ADMISSION TO TRADING ON THE MAIN MARKET, CLOSING OF THE £2 MILLION FUNDRAISING 
                            & FIRST DAY OF DEALINGS 
 
Imperial X Plc (LSE: CDL), a natural resource project generator, is pleased to 
announce that its entire issued ordinary share capital consisting of 
389,565,060 ordinary shares of £0.001 will today be admitted to the Official 
List (by way of Standard Listing under Chapter 14 of the Listing Rules) and to 
trading on the London Stock Exchange's Main Market for listed securities 
(together, the "Admission"). Dealing will commence at 8:00 a.m. today, Thursday 
3rd June 2021, under the ticker "CDL" (ISIN: GB00B44LQR57). The Company has 
filed an application to change its name to Cloudbreak Discoveries Plc, however, 
due to Covid-19 related delays, this is not expected to become effective for 
approximately two weeks and a further announcement will be made to confirm the 
change. 
 
Highlights 
 
  * Successful £2 million fundraising at 3p per share which was oversubscribed 
  * With effect from Admission, Imperial X will hold equity positions and 
    royalties in a variety of projects in the natural resources sectors across 
    multiple jurisdictions, primarily in North America and Africa 
  * Imperial X provides European investors with a business model and range of 
    assets which to date has been a largely untapped opportunity in Europe 
  * The Directors believe the model is capable of bringing investors a high 
    level of scalability and excellent returns while not compromising the level 
    of risk being undertaken 
  * Imperial X has the ability to pivot between commodities for the best 
    prospects and opportunities but has a core focus on bulk, industrial and 
    base materials and metals with an early focus on critical metals for the 
    ongoing electrification revolution 
  * The proceeds of the Fundraising will be used to pursue the Group's 
    immediate objective of developing its existing portfolio of assets and 
    interests and acquiring suitable additions and provide working capital to 
    cover ongoing annual operating costs 
  * Imperial X's business model is not constrained by geographic location or 
    commodity, allowing it to diversify its range of assets and partners 
 
Kyler Hardy, CEO of Imperial X Plc, commented, "Listing on the Standard Segment 
of the Official List represents a significant milestone for the Company.

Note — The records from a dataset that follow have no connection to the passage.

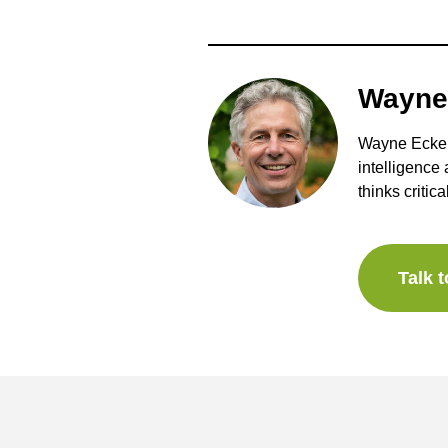
Wayne
Wayne Eckers
intelligence
thinks critica
Talk 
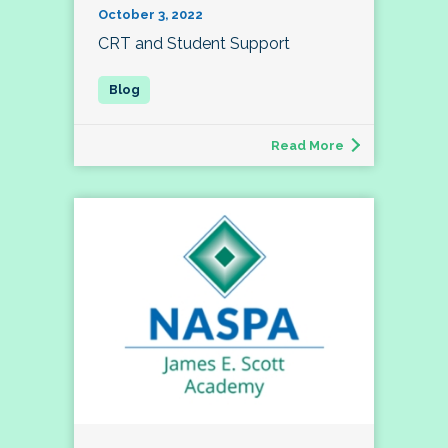
October 3, 2022
CRT and Student Support
Read More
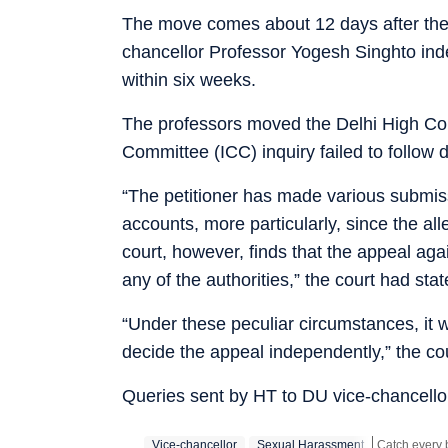
The move comes about 12 days after the
chancellor Professor Yogesh Singhto in
within six weeks.
The professors moved the Delhi High Cour
Committee (ICC) inquiry failed to follow
“The petitioner has made various submiss
accounts, more particularly, since the a
court, however, finds that the appeal a
any of the authorities,” the court had s
“Under these peculiar circumstances, it w
decide the appeal independently,” the co
Queries sent by HT to DU vice-chancellor
Vice-chancellor
Sexual Harassment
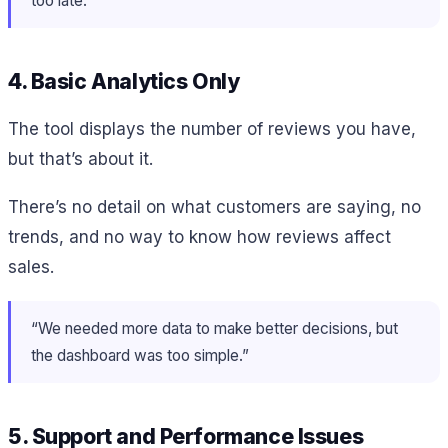
too late.”
4. Basic Analytics Only
The tool displays the number of reviews you have,
but that’s about it.
There’s no detail on what customers are saying, no
trends, and no way to know how reviews affect
sales.
“We needed more data to make better decisions, but
the dashboard was too simple.”
5. Support and Performance Issues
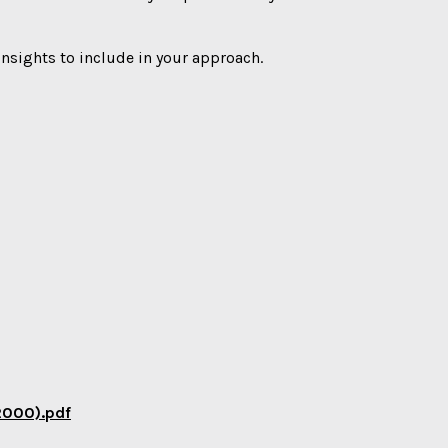
 insights to include in your approach.
2000).pdf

This 
listing offers investors first mover advantage to be a part of a project 
generator and royalty business model which is well established in North 
American capital markets but remains largely untapped across Europe. 
 
"The Company will deploy our business model to acquire undervalued assets in 
the global natural resources sectors and partner them with exceptional 
partners. Utilising the Board and management's technical and transactional 
experience across deal structures, commodities, and jurisdictions, we have the 
flexibility to pivot our investments to the best prospects and opportunities. 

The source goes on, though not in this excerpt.